Insulin triggers the opposite response by activating protein phosphatases that dephosphorylate PFK-2, thereby inhibiting the FBPase-2 domain. With additional Fru-2,6-P_{2} present, activation of PFK-1 occurs to stimulate glycolysis while inhibiting gluconeogenesis. As of 2023, which specific phosphatases are involved in mediating insulin's downstream effect specifically on PFK-2 are currently unclear; protein phosphatase 1 is known to be involved in mediating insulin's downstream effect of dephosphorylating glycogen synthase, thereby activating it.
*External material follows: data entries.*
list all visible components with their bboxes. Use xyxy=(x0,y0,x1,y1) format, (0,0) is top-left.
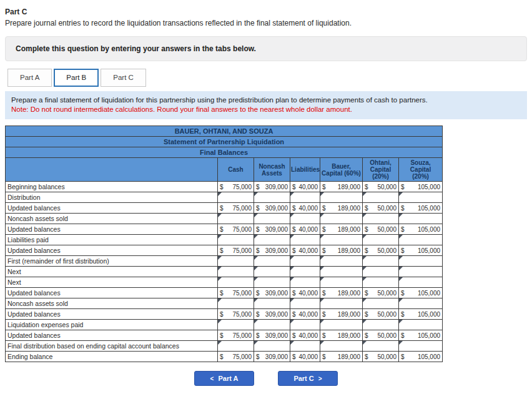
input-cell-ohtani-capital[interactable] xyxy=(363,341,399,352)
cell-amount: 40,000 xyxy=(298,332,318,339)
input-cell-ohtani-capital[interactable] xyxy=(363,235,399,245)
column-header-row: CashNoncashAssetsLiabilitiesBauer,Capita… xyxy=(6,158,443,182)
input-cell-cash[interactable] xyxy=(218,341,254,352)
input-cell-noncash-assets[interactable] xyxy=(254,267,290,277)
input-cell-souza-capital[interactable] xyxy=(399,267,443,277)
table-row: Next xyxy=(6,277,443,288)
value-cell-noncash-assets: $309,000 xyxy=(254,309,290,320)
input-cell-ohtani-capital[interactable] xyxy=(363,277,399,288)
value-cell-noncash-assets: $309,000 xyxy=(254,224,290,235)
input-cell-liabilities[interactable] xyxy=(290,298,320,309)
nav-buttons: < Part A Part C > xyxy=(5,371,527,386)
input-cell-bauer-capital[interactable] xyxy=(320,235,363,245)
value-cell-souza-capital: $105,000 xyxy=(399,288,443,298)
currency-symbol: $ xyxy=(365,226,368,233)
input-cell-cash[interactable] xyxy=(218,277,254,288)
input-cell-bauer-capital[interactable] xyxy=(320,192,363,203)
title-row-final: Final Balances xyxy=(6,147,443,158)
currency-symbol: $ xyxy=(365,290,368,297)
currency-symbol: $ xyxy=(322,332,326,339)
next-part-button[interactable]: Part C > xyxy=(278,371,338,386)
input-cell-noncash-assets[interactable] xyxy=(254,277,290,288)
tab-part-c[interactable]: Part C xyxy=(101,69,146,87)
input-cell-cash[interactable] xyxy=(218,256,254,267)
table-row: Beginning balances$75,000$309,000$40,000… xyxy=(6,182,443,192)
input-cell-cash[interactable] xyxy=(218,267,254,277)
value-cell-souza-capital: $105,000 xyxy=(399,330,443,341)
input-cell-noncash-assets[interactable] xyxy=(254,235,290,245)
currency-symbol: $ xyxy=(365,332,368,339)
value-cell-bauer-capital: $189,000 xyxy=(320,330,363,341)
input-cell-souza-capital[interactable] xyxy=(399,214,443,224)
value-cell-cash: $75,000 xyxy=(218,309,254,320)
input-cell-noncash-assets[interactable] xyxy=(254,256,290,267)
input-cell-liabilities[interactable] xyxy=(290,320,320,330)
input-cell-noncash-assets[interactable] xyxy=(254,192,290,203)
cell-amount: 309,000 xyxy=(265,247,288,254)
input-cell-souza-capital[interactable] xyxy=(399,256,443,267)
input-cell-cash[interactable] xyxy=(218,298,254,309)
input-cell-ohtani-capital[interactable] xyxy=(363,320,399,330)
input-cell-bauer-capital[interactable] xyxy=(320,298,363,309)
tab-bar: Part APart BPart C xyxy=(7,69,527,87)
input-cell-souza-capital[interactable] xyxy=(399,235,443,245)
input-cell-liabilities[interactable] xyxy=(290,341,320,352)
input-cell-liabilities[interactable] xyxy=(290,277,320,288)
input-cell-bauer-capital[interactable] xyxy=(320,267,363,277)
input-cell-ohtani-capital[interactable] xyxy=(363,256,399,267)
input-cell-souza-capital[interactable] xyxy=(399,320,443,330)
cell-amount: 105,000 xyxy=(418,290,440,297)
input-cell-noncash-assets[interactable] xyxy=(254,214,290,224)
input-cell-bauer-capital[interactable] xyxy=(320,256,363,267)
input-cell-ohtani-capital[interactable] xyxy=(363,298,399,309)
table-row: Updated balances$75,000$309,000$40,000$1… xyxy=(6,224,443,235)
input-cell-bauer-capital[interactable] xyxy=(320,277,363,288)
table-row: Noncash assets sold xyxy=(6,214,443,224)
value-cell-bauer-capital: $189,000 xyxy=(320,352,363,362)
input-cell-bauer-capital[interactable] xyxy=(320,341,363,352)
input-cell-liabilities[interactable] xyxy=(290,235,320,245)
value-cell-liabilities: $40,000 xyxy=(290,182,320,192)
tab-part-b[interactable]: Part B xyxy=(54,69,99,87)
cell-amount: 309,000 xyxy=(265,353,288,360)
table-row: Ending balance$75,000$309,000$40,000$189… xyxy=(6,352,443,362)
input-cell-ohtani-capital[interactable] xyxy=(363,192,399,203)
input-cell-liabilities[interactable] xyxy=(290,267,320,277)
input-cell-souza-capital[interactable] xyxy=(399,192,443,203)
row-label: Ending balance xyxy=(6,352,218,362)
input-cell-liabilities[interactable] xyxy=(290,192,320,203)
row-label: Updated balances xyxy=(6,203,218,214)
table-row: Noncash assets sold xyxy=(6,298,443,309)
tab-part-a[interactable]: Part A xyxy=(7,69,52,87)
currency-symbol: $ xyxy=(292,353,296,360)
cell-amount: 105,000 xyxy=(418,226,440,233)
value-cell-cash: $75,000 xyxy=(218,288,254,298)
input-cell-cash[interactable] xyxy=(218,235,254,245)
cell-amount: 40,000 xyxy=(298,205,318,212)
input-cell-ohtani-capital[interactable] xyxy=(363,267,399,277)
input-cell-cash[interactable] xyxy=(218,320,254,330)
input-cell-noncash-assets[interactable] xyxy=(254,320,290,330)
input-cell-souza-capital[interactable] xyxy=(399,298,443,309)
input-cell-noncash-assets[interactable] xyxy=(254,298,290,309)
column-header-empty xyxy=(6,158,218,182)
chevron-right-icon: > xyxy=(318,375,322,382)
table-row: Updated balances$75,000$309,000$40,000$1… xyxy=(6,330,443,341)
input-cell-bauer-capital[interactable] xyxy=(320,214,363,224)
input-cell-ohtani-capital[interactable] xyxy=(363,214,399,224)
input-cell-souza-capital[interactable] xyxy=(399,341,443,352)
value-cell-liabilities: $40,000 xyxy=(290,330,320,341)
input-cell-cash[interactable] xyxy=(218,192,254,203)
cell-amount: 189,000 xyxy=(338,226,360,233)
input-cell-noncash-assets[interactable] xyxy=(254,341,290,352)
value-cell-liabilities: $40,000 xyxy=(290,245,320,256)
input-cell-cash[interactable] xyxy=(218,214,254,224)
input-cell-bauer-capital[interactable] xyxy=(320,320,363,330)
cell-amount: 189,000 xyxy=(338,247,360,254)
input-cell-souza-capital[interactable] xyxy=(399,277,443,288)
input-cell-liabilities[interactable] xyxy=(290,214,320,224)
row-label: Liabilities paid xyxy=(6,235,218,245)
prev-part-button[interactable]: < Part A xyxy=(194,371,254,386)
input-cell-liabilities[interactable] xyxy=(290,256,320,267)
note-line-2: Note: Do not round intermediate calculat… xyxy=(11,105,521,114)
==Regulation of sucrose production==
Fru-2,6-P_{2} plays an important role in the regulation of triose phosphates, the end products of the Calvin Cycle. In the Calvin Cycle, 5/6th of triose phosphates are recycled to make ribulose 1,5-bisphosphate. The remaining 1/6 of triose phosphate can be converted into sucrose or stored as starch. Fru-2,6-P_{2} inhibits production of fructose 6-phosphate, a necessary element for sucrose synthesis. When the rate of photosynthesis in the light reactions is high, triose phosphates are constantly produced and the production of Fru-2,6-P_{2} is inhibited, thus producing sucrose. Fru-2,6-P_{2} production is activated when plants are in the dark and photosynthesis and triose phosphates are not produced.